1. if $\Phi_t$ is the flow of $X$, then for any tensor field $V$ on $M$ the Lie derivative is defined as $\mathcal{L}_XV=\partial_{t=0}\Phi_t^*V$;
2. the exterior derivative is natural, i.e. for any diffeomorphism $\Phi$ and any $p$-form $\alpha$ one has $\Phi^*(\mathrm{d}\alpha)=\mathrm{d}(\Phi^*\alpha)$;
3. a vector field is real holomorphic if and only if its flow is made of biholomorphisms of $M$.

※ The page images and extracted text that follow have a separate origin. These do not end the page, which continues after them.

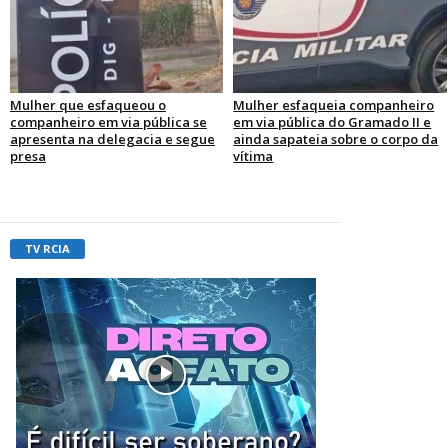
Mulher que esfaqueou o
Mulher esfaqueia companheiro
companheiro em via pública se
em via pública do Gramado II e
apresenta na delegacia e segue
ainda sapateia sobre o corpo da
presa
vítima
TV RCIA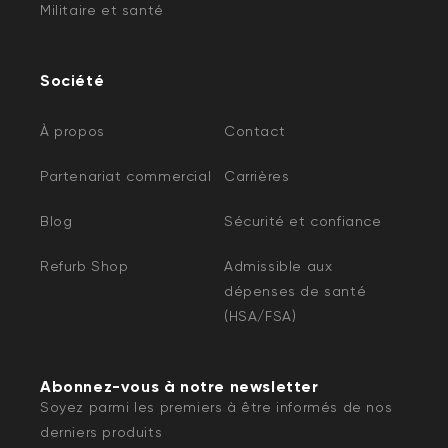
Militaire et santé
Société
À propos
Contact
Partenariat commercial
Carrières
Blog
Sécurité et confiance
Refurb Shop
Admissible aux
dépenses de santé
(HSA/FSA)
Abonnez-vous à notre newsletter
Soyez parmi les premiers à être informés de nos
derniers produits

With these in place, we can then proceed as follows, where $\Phi_t$ is the flow of $X$. First, by property $1$ we have $$\mathcal{L}_X\mathrm{d}\mathrm{d}^c\alpha=\partial_{t=0}\Phi_t^*\left(\mathrm{d}\mathrm{d}^c\alpha\right)=\partial_{t=0}\Phi_t^*\left(\mathrm{d}(J^{-1}\mathrm{d}(J\alpha)\right).$$ Now, using $2$ a couple of times we get $$\Phi_t^*\left(\mathrm{d}(J^{-1}\mathrm{d}(J\alpha)\right)=d\left((\Phi_t^*J^{-1})d\left((\Phi_t^*J)(\Phi_t^*\alpha)\right)\right)$$ but by $3$ we know $\Phi_t^*J=J$ (and $\Phi_t^*J^{-1}=J$), so putting everything together $$\mathcal{L}_X\mathrm{d}\mathrm{d}^c\alpha=\partial_{t=0}\left(\mathrm{d}(J^{-1}\mathrm{d}(J(\Phi_t^*\alpha))\right)=\partial_{t=0}\left(\mathrm{d}\mathrm{d}^c(\Phi_t^*\alpha)\right)=\mathrm{d}\mathrm{d}^c\mathcal{L}_X\alpha.$$

So we just need to show the three things above. $1$ and $2$ are found in any differential geometry book, and $3$ is a consequence of $1$ and the definition of real holomorphic vector field. Let me know if you need help to show this, but I think it would be a good exercise to go through on your own.